Critique : Le Grand Jeu, de Aaron Sorkin

Les premiers pas d’un scénariste chevronné à la mise en scène sont toujours un moment délicat. Aaron Sorkin (The Social Network, Steve Jobs), virtuose du rythme millimétré et des mots qui claquent, peut-il être aussi habile avec une caméra qu’il ne l’est avec la narration ? La réponse est complexe mais vous pouvez d’ors et déjà être rassuré : Le Grand Jeu est un vrai film d’Aaron Sorkin. Audacieux. Détaillé. Et percutant.

Travailler son entrée en matière. L’ouverture du bal de Molly’s Game (Le Grand Jeu en v.o.) est un monument du genre. Sorkin a opté pour la métaphore sportive : en cinq minutes il présente son héroïne et nous prépare aux enjeux à venir. Le tout est réuni dans une séquence incroyable possédant un vrai sens de la chute. Dans ce moment suspendu, on sent que Sorkin est le maître du jeu et que les deux heures vingt qui nous attendent risquent bien de nous coller à notre siège. Dans les faits, le film trouvera assez rapidement son rythme de croisière comme un coureur de fond concentré dans sa course folle.

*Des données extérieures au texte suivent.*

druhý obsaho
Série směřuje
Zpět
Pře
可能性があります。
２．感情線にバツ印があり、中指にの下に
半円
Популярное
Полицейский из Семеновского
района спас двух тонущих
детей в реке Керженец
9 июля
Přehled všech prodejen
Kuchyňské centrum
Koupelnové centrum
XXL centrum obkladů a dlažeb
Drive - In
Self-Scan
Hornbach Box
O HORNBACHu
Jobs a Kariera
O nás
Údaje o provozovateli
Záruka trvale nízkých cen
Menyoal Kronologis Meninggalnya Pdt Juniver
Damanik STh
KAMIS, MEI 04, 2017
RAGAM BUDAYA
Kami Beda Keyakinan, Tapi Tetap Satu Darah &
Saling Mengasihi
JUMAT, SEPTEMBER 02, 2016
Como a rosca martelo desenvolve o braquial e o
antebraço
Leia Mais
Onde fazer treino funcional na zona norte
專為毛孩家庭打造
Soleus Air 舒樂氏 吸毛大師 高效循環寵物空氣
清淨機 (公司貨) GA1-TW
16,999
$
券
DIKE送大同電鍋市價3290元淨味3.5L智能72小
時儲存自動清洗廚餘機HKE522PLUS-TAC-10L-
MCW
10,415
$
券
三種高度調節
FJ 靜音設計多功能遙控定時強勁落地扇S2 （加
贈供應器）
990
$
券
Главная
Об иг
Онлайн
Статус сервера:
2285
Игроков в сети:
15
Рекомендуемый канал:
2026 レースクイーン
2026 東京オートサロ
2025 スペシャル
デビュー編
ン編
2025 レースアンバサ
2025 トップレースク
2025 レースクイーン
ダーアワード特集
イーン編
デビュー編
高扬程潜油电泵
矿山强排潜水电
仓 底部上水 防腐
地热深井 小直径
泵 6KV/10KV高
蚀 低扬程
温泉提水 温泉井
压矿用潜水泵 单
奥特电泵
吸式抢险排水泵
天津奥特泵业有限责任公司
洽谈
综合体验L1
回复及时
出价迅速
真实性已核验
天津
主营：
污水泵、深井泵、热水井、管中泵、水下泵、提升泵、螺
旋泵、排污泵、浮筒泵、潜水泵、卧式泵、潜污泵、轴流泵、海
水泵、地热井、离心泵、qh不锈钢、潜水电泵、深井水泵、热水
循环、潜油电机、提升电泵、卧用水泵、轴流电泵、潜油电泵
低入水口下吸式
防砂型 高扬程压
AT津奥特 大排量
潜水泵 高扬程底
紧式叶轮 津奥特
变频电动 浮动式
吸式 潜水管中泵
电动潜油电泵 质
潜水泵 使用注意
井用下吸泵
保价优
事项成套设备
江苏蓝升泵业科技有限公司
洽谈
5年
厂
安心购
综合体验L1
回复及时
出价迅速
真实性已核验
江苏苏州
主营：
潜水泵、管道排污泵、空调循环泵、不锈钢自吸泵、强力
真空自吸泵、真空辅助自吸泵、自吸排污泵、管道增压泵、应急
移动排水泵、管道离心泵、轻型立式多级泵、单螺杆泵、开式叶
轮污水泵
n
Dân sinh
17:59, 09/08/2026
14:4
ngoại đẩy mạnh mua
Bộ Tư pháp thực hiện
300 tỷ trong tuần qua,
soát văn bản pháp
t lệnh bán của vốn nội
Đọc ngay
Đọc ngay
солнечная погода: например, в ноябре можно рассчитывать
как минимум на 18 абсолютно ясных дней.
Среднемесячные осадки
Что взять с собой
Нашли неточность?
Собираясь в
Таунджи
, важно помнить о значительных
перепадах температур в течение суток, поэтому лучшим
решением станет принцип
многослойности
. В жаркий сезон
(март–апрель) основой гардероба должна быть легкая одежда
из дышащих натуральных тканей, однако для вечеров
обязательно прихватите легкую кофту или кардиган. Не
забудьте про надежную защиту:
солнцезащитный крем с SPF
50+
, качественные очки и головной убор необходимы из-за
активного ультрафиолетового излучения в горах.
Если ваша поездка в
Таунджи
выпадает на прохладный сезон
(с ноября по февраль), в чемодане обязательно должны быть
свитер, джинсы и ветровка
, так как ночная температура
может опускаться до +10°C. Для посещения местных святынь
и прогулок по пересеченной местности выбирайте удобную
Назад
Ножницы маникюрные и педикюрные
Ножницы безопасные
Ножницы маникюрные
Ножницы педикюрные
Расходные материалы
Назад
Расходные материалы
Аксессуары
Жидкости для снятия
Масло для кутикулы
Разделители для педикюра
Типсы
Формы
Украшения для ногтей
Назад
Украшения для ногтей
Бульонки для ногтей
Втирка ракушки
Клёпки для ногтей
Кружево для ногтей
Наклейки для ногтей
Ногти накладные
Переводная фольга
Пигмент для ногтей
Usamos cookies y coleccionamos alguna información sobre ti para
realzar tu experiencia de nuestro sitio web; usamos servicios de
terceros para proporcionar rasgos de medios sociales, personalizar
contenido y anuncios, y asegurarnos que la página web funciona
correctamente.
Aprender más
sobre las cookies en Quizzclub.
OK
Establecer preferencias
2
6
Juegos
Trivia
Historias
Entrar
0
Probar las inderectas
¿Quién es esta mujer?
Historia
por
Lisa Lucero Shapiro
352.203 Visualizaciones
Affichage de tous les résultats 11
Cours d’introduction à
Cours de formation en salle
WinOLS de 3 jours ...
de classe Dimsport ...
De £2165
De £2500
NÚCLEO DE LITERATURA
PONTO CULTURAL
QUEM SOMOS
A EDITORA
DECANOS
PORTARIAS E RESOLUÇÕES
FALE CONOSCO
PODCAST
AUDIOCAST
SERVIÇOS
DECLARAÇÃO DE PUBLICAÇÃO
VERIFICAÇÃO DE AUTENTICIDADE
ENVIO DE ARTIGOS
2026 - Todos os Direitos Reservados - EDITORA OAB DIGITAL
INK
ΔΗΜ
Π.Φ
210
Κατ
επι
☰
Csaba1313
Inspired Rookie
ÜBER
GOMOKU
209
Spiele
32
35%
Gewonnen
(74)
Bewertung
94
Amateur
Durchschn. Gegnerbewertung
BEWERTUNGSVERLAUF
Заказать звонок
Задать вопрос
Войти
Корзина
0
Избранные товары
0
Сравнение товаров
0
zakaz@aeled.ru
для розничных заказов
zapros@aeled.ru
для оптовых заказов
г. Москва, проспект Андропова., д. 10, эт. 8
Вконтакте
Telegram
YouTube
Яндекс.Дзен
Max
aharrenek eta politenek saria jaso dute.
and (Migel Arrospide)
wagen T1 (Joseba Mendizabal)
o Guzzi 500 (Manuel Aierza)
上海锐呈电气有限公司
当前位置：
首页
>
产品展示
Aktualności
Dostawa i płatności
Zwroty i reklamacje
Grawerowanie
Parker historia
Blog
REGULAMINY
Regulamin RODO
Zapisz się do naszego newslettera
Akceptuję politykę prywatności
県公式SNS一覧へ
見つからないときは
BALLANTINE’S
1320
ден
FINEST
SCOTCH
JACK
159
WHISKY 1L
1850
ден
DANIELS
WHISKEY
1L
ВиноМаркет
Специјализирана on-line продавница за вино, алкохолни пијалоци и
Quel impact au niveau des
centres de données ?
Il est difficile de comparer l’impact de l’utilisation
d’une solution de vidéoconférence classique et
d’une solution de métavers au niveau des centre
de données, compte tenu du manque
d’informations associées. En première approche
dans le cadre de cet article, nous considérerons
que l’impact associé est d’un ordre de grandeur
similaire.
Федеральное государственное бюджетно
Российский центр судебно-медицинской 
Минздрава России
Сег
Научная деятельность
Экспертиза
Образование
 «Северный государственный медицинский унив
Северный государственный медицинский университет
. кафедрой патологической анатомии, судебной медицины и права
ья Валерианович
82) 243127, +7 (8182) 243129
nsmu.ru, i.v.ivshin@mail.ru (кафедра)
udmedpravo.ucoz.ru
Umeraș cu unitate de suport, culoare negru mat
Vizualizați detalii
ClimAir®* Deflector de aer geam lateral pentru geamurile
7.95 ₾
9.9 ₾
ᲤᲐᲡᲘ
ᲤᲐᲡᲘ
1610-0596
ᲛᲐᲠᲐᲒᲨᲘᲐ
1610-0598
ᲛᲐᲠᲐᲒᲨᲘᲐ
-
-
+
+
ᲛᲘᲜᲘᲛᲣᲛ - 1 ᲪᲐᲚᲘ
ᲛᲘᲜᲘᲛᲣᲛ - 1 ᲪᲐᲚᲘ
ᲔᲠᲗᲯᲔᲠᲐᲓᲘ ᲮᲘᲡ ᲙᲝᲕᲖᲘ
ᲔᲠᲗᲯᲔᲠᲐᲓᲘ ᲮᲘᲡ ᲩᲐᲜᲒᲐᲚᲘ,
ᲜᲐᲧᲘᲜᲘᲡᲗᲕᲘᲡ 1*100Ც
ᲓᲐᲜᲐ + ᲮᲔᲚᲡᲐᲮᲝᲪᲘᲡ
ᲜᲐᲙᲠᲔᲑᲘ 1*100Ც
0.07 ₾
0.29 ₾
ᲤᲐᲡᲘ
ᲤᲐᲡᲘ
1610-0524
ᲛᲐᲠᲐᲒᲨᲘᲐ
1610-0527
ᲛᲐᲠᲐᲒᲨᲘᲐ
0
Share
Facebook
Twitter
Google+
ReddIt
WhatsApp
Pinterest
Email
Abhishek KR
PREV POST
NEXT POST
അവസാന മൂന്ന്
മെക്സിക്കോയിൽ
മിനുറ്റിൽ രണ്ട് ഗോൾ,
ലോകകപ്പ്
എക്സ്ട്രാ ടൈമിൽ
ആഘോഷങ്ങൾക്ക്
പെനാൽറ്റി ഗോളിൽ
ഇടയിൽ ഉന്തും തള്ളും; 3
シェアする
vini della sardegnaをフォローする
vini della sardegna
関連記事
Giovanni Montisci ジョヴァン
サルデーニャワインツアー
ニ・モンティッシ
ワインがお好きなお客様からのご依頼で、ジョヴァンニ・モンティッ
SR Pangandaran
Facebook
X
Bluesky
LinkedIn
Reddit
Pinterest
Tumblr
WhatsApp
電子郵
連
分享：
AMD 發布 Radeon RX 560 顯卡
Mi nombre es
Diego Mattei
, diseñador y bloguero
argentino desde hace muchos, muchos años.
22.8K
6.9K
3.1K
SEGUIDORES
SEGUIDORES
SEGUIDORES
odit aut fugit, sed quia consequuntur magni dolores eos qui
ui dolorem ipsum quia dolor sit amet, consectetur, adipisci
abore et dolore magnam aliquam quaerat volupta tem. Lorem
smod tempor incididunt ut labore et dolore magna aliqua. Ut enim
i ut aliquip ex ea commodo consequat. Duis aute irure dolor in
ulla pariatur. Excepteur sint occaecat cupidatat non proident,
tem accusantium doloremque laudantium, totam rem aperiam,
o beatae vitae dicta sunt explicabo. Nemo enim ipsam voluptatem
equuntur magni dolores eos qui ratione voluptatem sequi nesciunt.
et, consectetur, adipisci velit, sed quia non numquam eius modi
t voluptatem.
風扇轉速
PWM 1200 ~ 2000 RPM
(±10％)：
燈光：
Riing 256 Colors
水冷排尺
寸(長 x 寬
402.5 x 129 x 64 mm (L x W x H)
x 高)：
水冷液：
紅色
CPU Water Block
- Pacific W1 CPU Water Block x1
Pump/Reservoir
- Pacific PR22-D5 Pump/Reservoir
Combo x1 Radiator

Timing. Le rythme acéré, comme une partition musicale, est de toute façon une caractéristique du cinéma de Sorkin. D’ailleurs jamais le spectateur n’a le temps de s’ennuyer devant les aventures trépidantes de Molly (splendide Jessica Chastain). Les rebondissements sont précis et millimétrés mais sans jamais venir rompre la cadance. Moins théâtral que Steve Jobs ou Le Stratège, le film emprunte pourtant la même dialectique jargonneuse (ici autour du poker) pour initier les néophytes à ce jeu de dupes. Dommage que la mise en scène reste un peu trop fonctionnelle. Sorkin n’est ni Fincher, ni Boyle, il manque sans doute un peu de pratique pour donner une dimension supplémentaire à ses images. Mais rassurez-vous, la partie que nous suivons n’en est pourtant pas moins fascinante.

Héroïne de fiction. Molly Bloom existe. Et l’histoire qu’on nous raconte à l’écran est véridique. Cependant, on se doute que Sorkin a fait de Molly un personnage ancré dans le réel et pourtant Bigger than life. Au fil du récit, on se rend compte qu’il ne s’agit pas seulement de l’histoire d’une ex-championne de ski reconvertie en organisatrice de parties de poker ultra select. Non Sorkin, nous raconte comment une femme tente de survivre dans un monde d’hommes. Ces derniers n’auront de cesse de vouloir soit lui ravir son cœur (à défaut d’autres choses) soit de l’utiliser. Faillible mais restant d’une moralité opiniâtre jusqu’au bout, Molly est l’incarnation de la grande héroïne de fiction moderne. On en sort avec la conviction que l’obstination pourrait bien permettre de changer le monde… On essaie ?

Marianne

Le film en bref : Un premier essai réussi pour le scénariste prodige Aaron Sorkin qui passe enfin à la mise en scène. Même dialectique d’initié, même rythmique millimétrée, mêmes personnages charismatiques… La mise en scène manque peut être encore d’ampleur mais ce Grand jeu porté par une Jessica Chastain omniprésente a largement de quoi ravir votre cœur de cinéphile.